SUPPLIED DATA section start

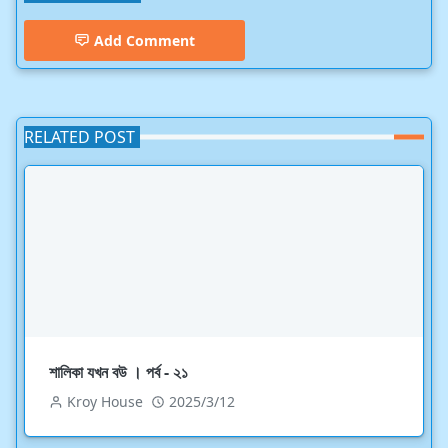
Add Comment
RELATED POST
শালিকা যখন বউ । পর্ব - ২১
Kroy House
2025/3/12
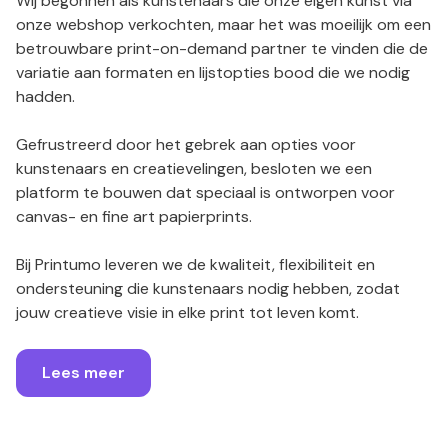
Wij begonnen als kunstenaars die onze eigen kunst via
onze webshop verkochten, maar het was moeilijk om een
betrouwbare print-on-demand partner te vinden die de
variatie aan formaten en lijstopties bood die we nodig
hadden.
Gefrustreerd door het gebrek aan opties voor
kunstenaars en creatievelingen, besloten we een
platform te bouwen dat speciaal is ontworpen voor
canvas- en fine art papierprints.
Bij Printumo leveren we de kwaliteit, flexibiliteit en
ondersteuning die kunstenaars nodig hebben, zodat
jouw creatieve visie in elke print tot leven komt.
Lees meer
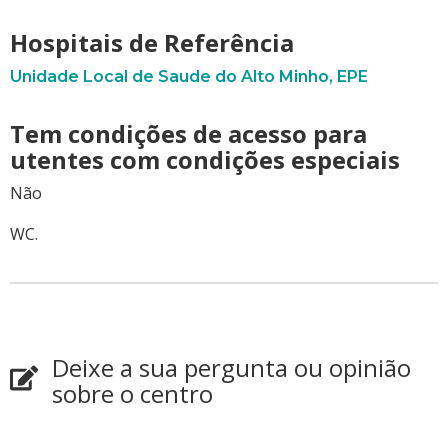
Hospitais de Referência
Unidade Local de Saude do Alto Minho, EPE
Tem condições de acesso para
utentes com condições especiais
Não
WC.
Deixe a sua pergunta ou opinião
sobre o centro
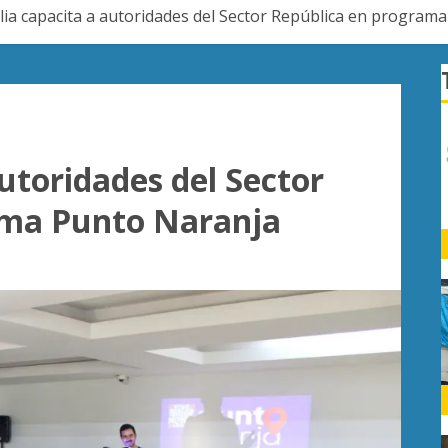
ia capacita a autoridades del Sector República en program
utoridades del Sector
ama Punto Naranja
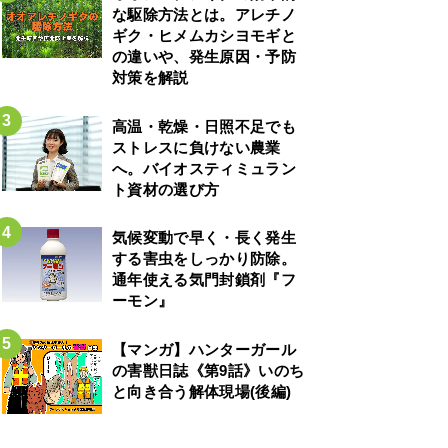
な駆除方法とは。アレチノ
ギク・ヒメムカシヨモギと
の違いや、発生原因・予防
対策を解説
高温・乾燥・日照不足でも
ストレスに負けない農業
へ。バイオスティミュラン
ト資材の選び方
気候変動で早く・長く発生
する害虫をしっかり防除。
通年使える気門封鎖剤『フ
ーモン』
【マンガ】ハンターガール
の害獣日誌《第9話》いのち
と向き合う解体現場(後編)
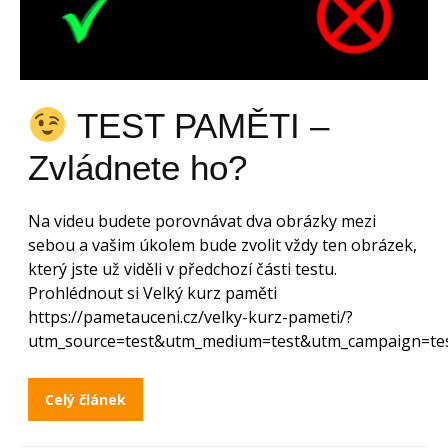
TEST PAMĚTI –
Zvládnete ho?
Na videu budete porovnávat dva obrázky mezi
sebou a vašim úkolem bude zvolit vždy ten obrázek,
který jste už viděli v předchozí části testu.
Prohlédnout si Velký kurz paměti
https://pametauceni.cz/velky-kurz-pameti/?
utm_source=test&utm_medium=test&utm_campaign=te
Celý článek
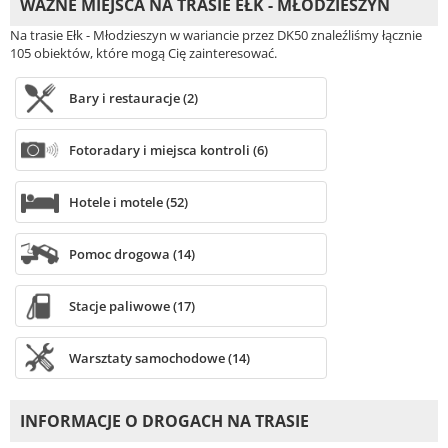
WAŻNE MIEJSCA NA TRASIE EŁK - MŁODZIESZYN
Na trasie Ełk - Młodzieszyn w wariancie przez DK50 znaleźliśmy łącznie
105 obiektów, które mogą Cię zainteresować.
Bary i restauracje (2)
Fotoradary i miejsca kontroli (6)
Hotele i motele (52)
Pomoc drogowa (14)
Stacje paliwowe (17)
Warsztaty samochodowe (14)
INFORMACJE O DROGACH NA TRASIE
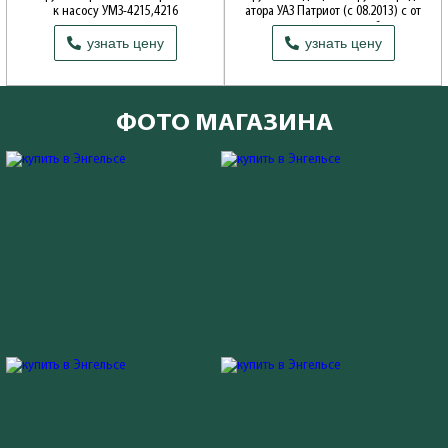
к насосу УМЗ-4215,4216
атора УАЗ Патриот (с 08.2013) с от
водом для расширит.бачка
Производитель: ОАО Волжские моторы
узнать цену
узнать цену
Производитель: ОАО УАЗ
ФОТО МАГАЗИНА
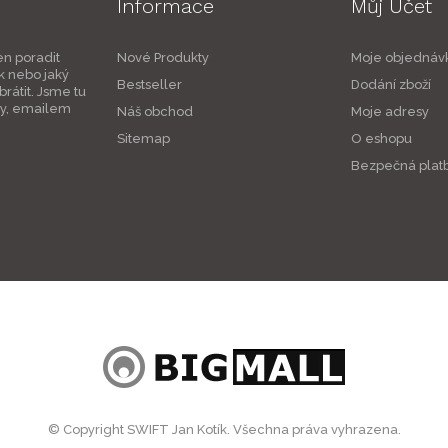
Informace
Můj Účet
en poradit
Nové Produkty
Moje objednáv
k nebo jaký
Bestseller
Dodání zboží
rátit. Jsme tu
ky, emailem
Náš obchod
Moje adresy
Sitemap
O eshopu
Bezpečná plat
© Copyright SWIFT Jan Kotík. Všechna práva vyhrazena.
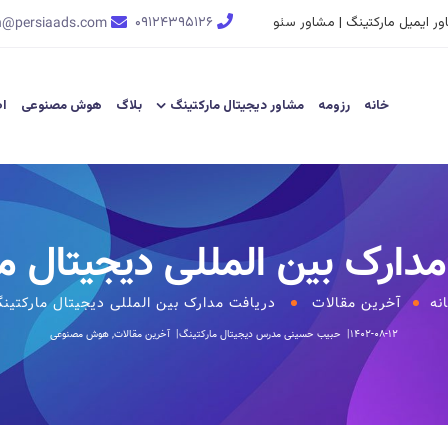
ر ایمیل مارکتینگ | مشاور سئو
۰۹۱۲۴۳۹۵۱۲۶
n@persiaads.com
خانه
رزومه
مشاور دیجیتال مارکتینگ
بلاگ
هوش مصنوعی
اط
دارک بین المللی دیجیتال م
نه
آخرین مقالات
دریافت مدارک بین المللی دیجیتال مارکتین
۱۴۰۲-۰۸-۱۲
حبیب حسینی
مدرس دیجیتال مارکتینگ
آخرین مقالات
,
هوش مصنوعی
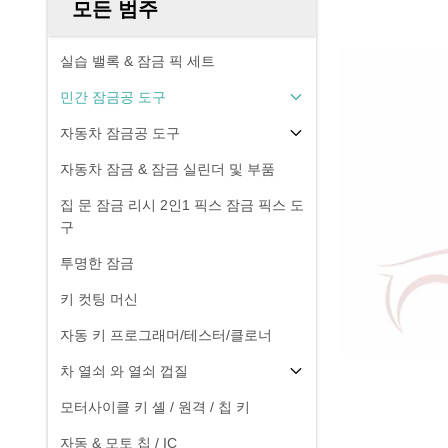
모든 범주
실습 밸록 & 잠금 픽 세트
민간 잠금공 도구
자동차 잠금공 도구
자동차 잠금 & 잠금 실린더 및 부품
집 문 잠금 리시 2인1 픽스 잠금 픽스 도
구
투명한 잠금
키 컷팅 머신
자동 키 프로그래머/테스터/클로너
차 열쇠 와 열쇠 껍질
모터사이클 키 셸 / 원격 / 칩 키
자동 & 모토 칩 / IC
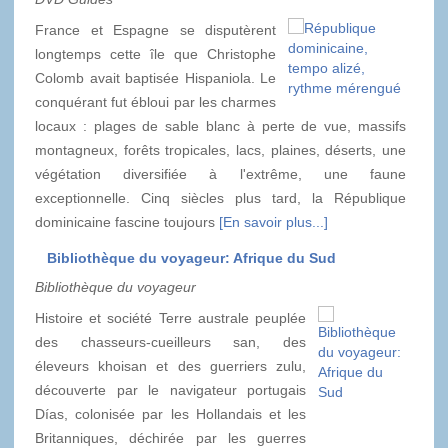
France et Espagne se disputèrent
longtemps cette île que Christophe
Colomb avait baptisée Hispaniola. Le
conquérant fut ébloui par les charmes
locaux : plages de sable blanc à perte de vue, massifs
montagneux, forêts tropicales, lacs, plaines, déserts, une
végétation diversifiée à l'extrême, une faune
exceptionnelle. Cinq siècles plus tard, la République
dominicaine fascine toujours
[En savoir plus...]
Bibliothèque du voyageur: Afrique du Sud
Bibliothèque du voyageur
Histoire et société Terre australe peuplée
des chasseurs-cueilleurs san, des
éleveurs khoisan et des guerriers zulu,
découverte par le navigateur portugais
Días, colonisée par les Hollandais et les
Britanniques, déchirée par les guerres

SUPPLIED DATA section end

** EXERCISE BRIEF **
Everything from the first line of the entries above through the line with "Pomoc drogowa (14)" should be duplicated exactly, except the pictures.

** WRITTEN SOLUTION **
Add Comment
RELATED POST
শালিকা যখন বউ । পর্ব - ২১
Kroy House
2025/3/12
Wij begonnen als kunstenaars die onze eigen kunst via
onze webshop verkochten, maar het was moeilijk om een
betrouwbare print-on-demand partner te vinden die de
variatie aan formaten en lijstopties bood die we nodig
hadden.
Gefrustreerd door het gebrek aan opties voor
kunstenaars en creatievelingen, besloten we een
platform te bouwen dat speciaal is ontworpen voor
canvas- en fine art papierprints.
Bij Printumo leveren we de kwaliteit, flexibiliteit en
ondersteuning die kunstenaars nodig hebben, zodat
jouw creatieve visie in elke print tot leven komt.
Lees meer
Hospitais de Referência
Unidade Local de Saude do Alto Minho, EPE
Tem condições de acesso para
utentes com condições especiais
Não
WC.
Deixe a sua pergunta ou opinião
sobre o centro
ia capacita a autoridades del Sector República en program
utoridades del Sector
ama Punto Naranja
な駆除方法とは。アレチノ
ギク・ヒメムカシヨモギと
の違いや、発生原因・予防
対策を解説
高温・乾燥・日照不足でも
ストレスに負けない農業
へ。バイオスティミュラン
ト資材の選び方
気候変動で早く・長く発生
する害虫をしっかり防除。
通年使える気門封鎖剤『フ
ーモン』
【マンガ】ハンターガール
の害獣日誌《第9話》いのち
と向き合う解体現場(後編)
TEST PAMĚTI –
Zvládnete ho?
Na videu budete porovnávat dva obrázky mezi
sebou a vašim úkolem bude zvolit vždy ten obrázek,
který jste už viděli v předchozí části testu.
Prohlédnout si Velký kurz paměti
https://pametauceni.cz/velky-kurz-pameti/?
utm_source=test&utm_medium=test&utm_campaign=te
Celý článek
WAŻNE MIEJSCA NA TRASIE EŁK - MŁODZIESZYN
Na trasie Ełk - Młodzieszyn w wariancie przez DK50 znaleźliśmy łącznie
105 obiektów, które mogą Cię zainteresować.
Bary i restauracje (2)
Fotoradary i miejsca kontroli (6)
Hotele i motele (52)
Pomoc drogowa (14)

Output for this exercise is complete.